Boosting Performance: Effective Optimization Techniques for Accelerating LLMs in Gene Therapy Development Programs
The use of Large Language Models (LLMs) in various applications comes with several technical challenges. One of the main challenges is the size of the models, which requires significant computational resources for training and inference. The large size of the models makes them more expensive, slower, and more difficult to train, compared to smaller models. There are various ways one could mitigate this problem, such as creating custom-tailored models optimized for a specific task, such as DistilBERT12, which are smaller than the original models. Another solution is to use specialized hardware, such as graphics processing units (GPUs), and tensor processing units (TPUs) to speed up training and inference. Additionally, specialized software, such as DeepSpeed13, Fairscale14, TensorRT15, Triton16, chatGPT/Github Copilot 17,18, and PyTorch Lightning19 can be used to improve training speed, inference speed, and development time. Specific to neural networks, one can also utilize pre-trained networks on similar tasks and only fine tune them for the task of interest.

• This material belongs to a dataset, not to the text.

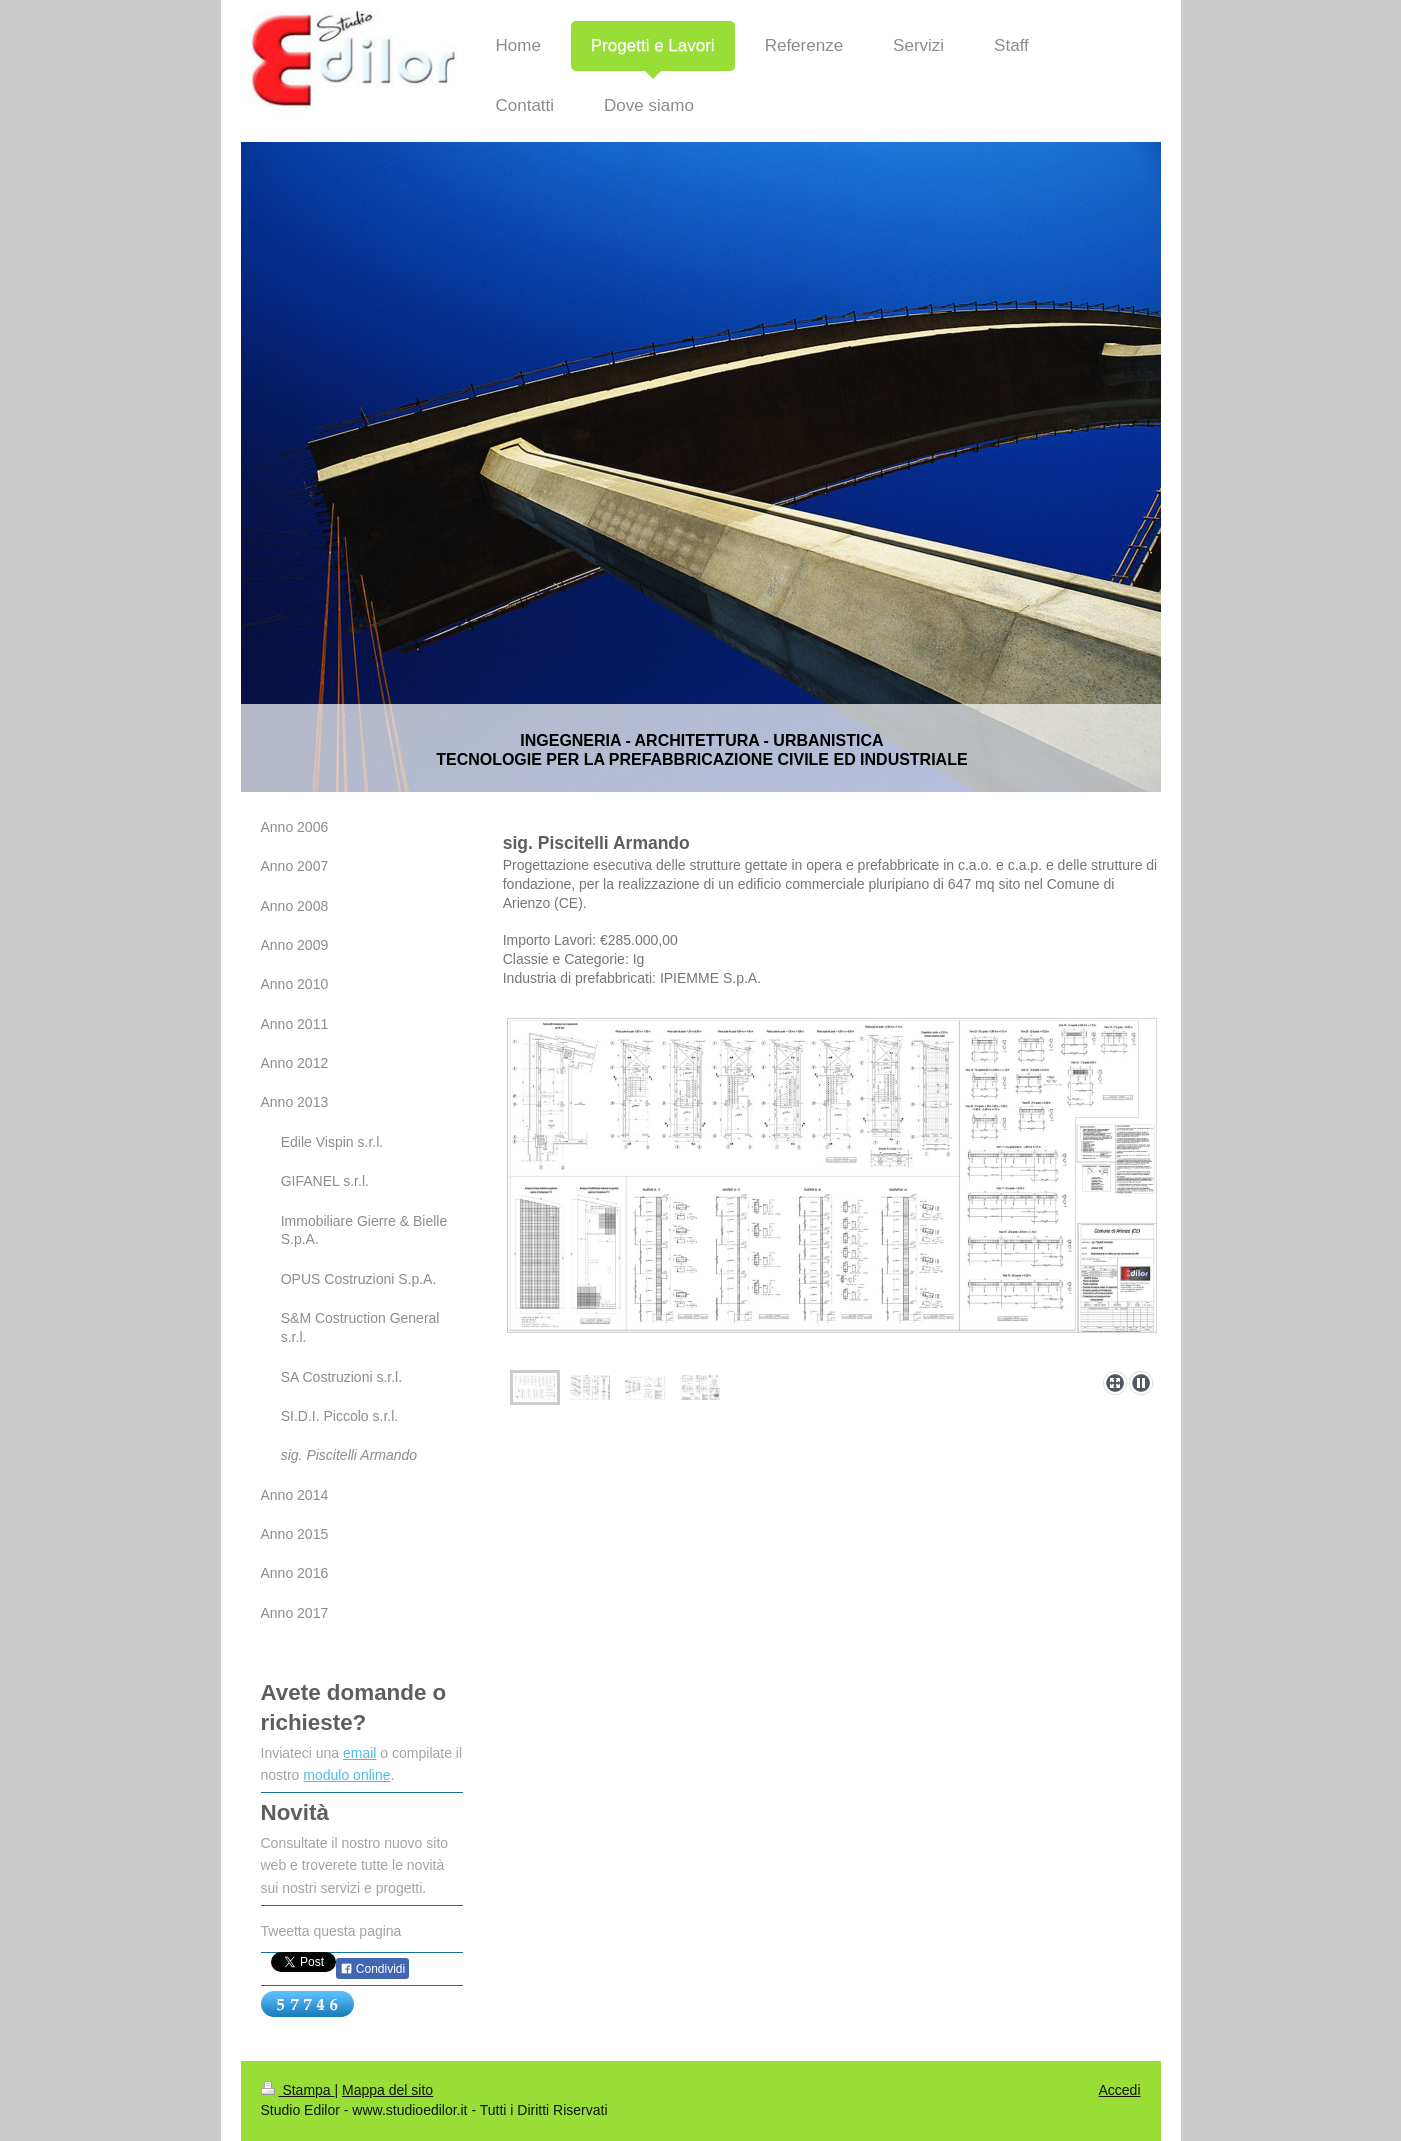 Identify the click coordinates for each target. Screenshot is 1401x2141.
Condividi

This is only a beginner’s view of the kinds of optimizations one could implement to speed up the use of LLMs. In reality, the more advanced techniques are constantly being introduced and iterated upon. For example, groups have utilized pieces of other pre-trained networks to piece together networks for complex tasks, in a sort of neural architecture search which can improve training times8. Various techniques like those implemented in PerceiverIO20 or DeepNorm21 allow for larger input lengths or deeper networks 9,10. The UL2 method is a technique aimed at reducing the pre-training time by adding extra steps during pre-training with a different objective11.

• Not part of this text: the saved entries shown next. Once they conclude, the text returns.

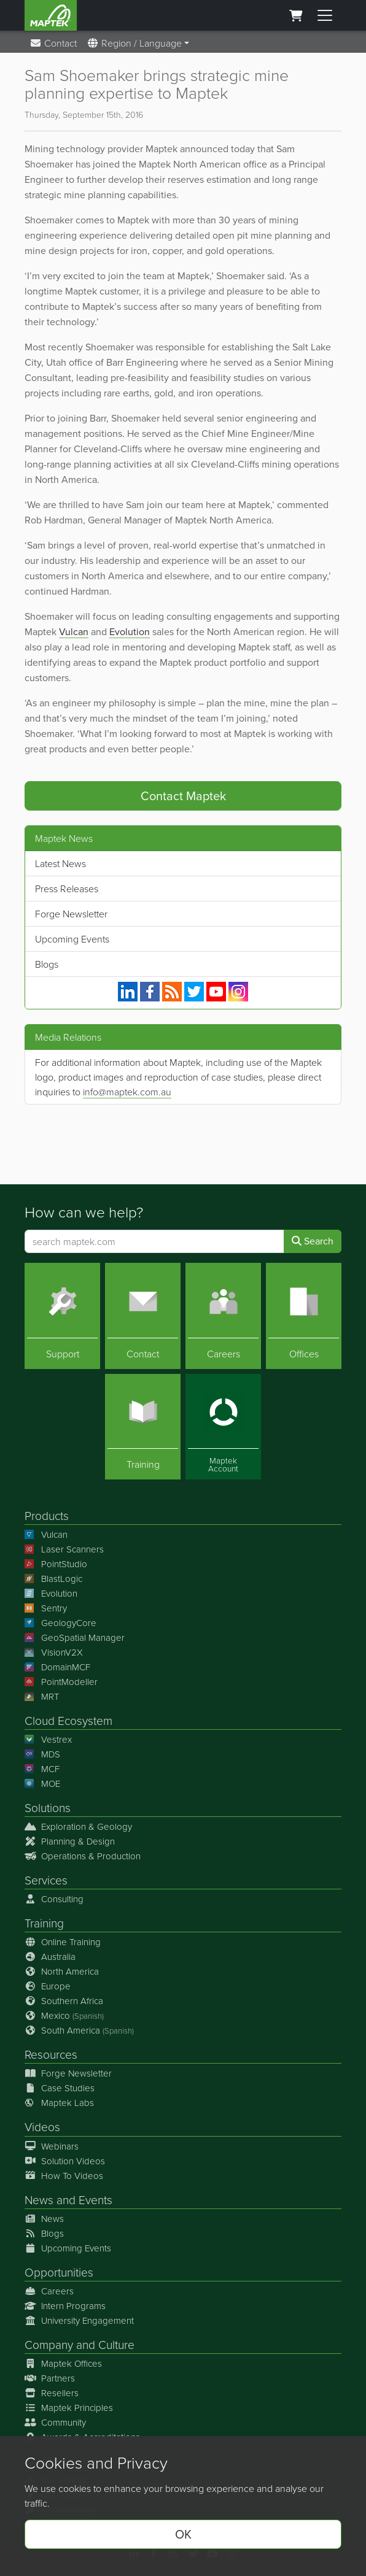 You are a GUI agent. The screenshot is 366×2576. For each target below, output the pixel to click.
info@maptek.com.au (127, 1091)
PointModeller (61, 1681)
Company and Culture (79, 2344)
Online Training (63, 1941)
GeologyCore (60, 1622)
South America (79, 2030)
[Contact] (143, 1315)
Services (46, 1880)
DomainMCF (57, 1666)
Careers (49, 2291)
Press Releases (66, 888)
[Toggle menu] (324, 15)
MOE (42, 1783)
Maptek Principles (69, 2407)
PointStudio (56, 1563)
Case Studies (60, 2087)
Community (55, 2422)
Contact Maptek (183, 796)
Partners (50, 2378)
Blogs (46, 964)
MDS (42, 1754)
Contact (53, 43)
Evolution (129, 632)
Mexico (64, 2015)
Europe (48, 1986)
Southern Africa (64, 2000)
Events (95, 2199)
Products (47, 1515)
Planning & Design (70, 1841)
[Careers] (223, 1315)
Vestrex (48, 1739)
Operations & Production (83, 1855)
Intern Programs (65, 2305)
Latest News (60, 863)
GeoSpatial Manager (75, 1637)
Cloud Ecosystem (68, 1720)
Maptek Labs (59, 2102)
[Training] (143, 1426)
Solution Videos (65, 2160)
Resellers (52, 2392)
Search (312, 1241)
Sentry (46, 1608)
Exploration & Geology (78, 1826)
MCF (42, 1768)
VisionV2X (54, 1652)
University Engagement (79, 2320)
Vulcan (73, 632)
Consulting (54, 1898)
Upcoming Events (72, 939)
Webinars (52, 2146)
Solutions (48, 1807)
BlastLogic (53, 1578)
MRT (42, 1696)
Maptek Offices (63, 2363)
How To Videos (64, 2175)
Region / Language (134, 43)
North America (62, 1971)
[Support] (62, 1315)
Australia (50, 1956)
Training (44, 1923)
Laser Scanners (64, 1549)
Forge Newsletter (71, 913)
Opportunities (59, 2272)
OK (183, 2534)
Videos (42, 2126)
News (39, 2199)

At Form Bio, we recognize the potential and importance of leveraging any and all technologies available to accelerate the development of life saving therapies. Large language models are just one of the promising tools available, but we recognize that flexibility is needed in utilizing AI/ML techniques as the field moves incredibly fast. By staying at the forefront of this technology, Form Bio aims to be the first in applying cutting edge technologies to new and important applications in gene and cell therapies.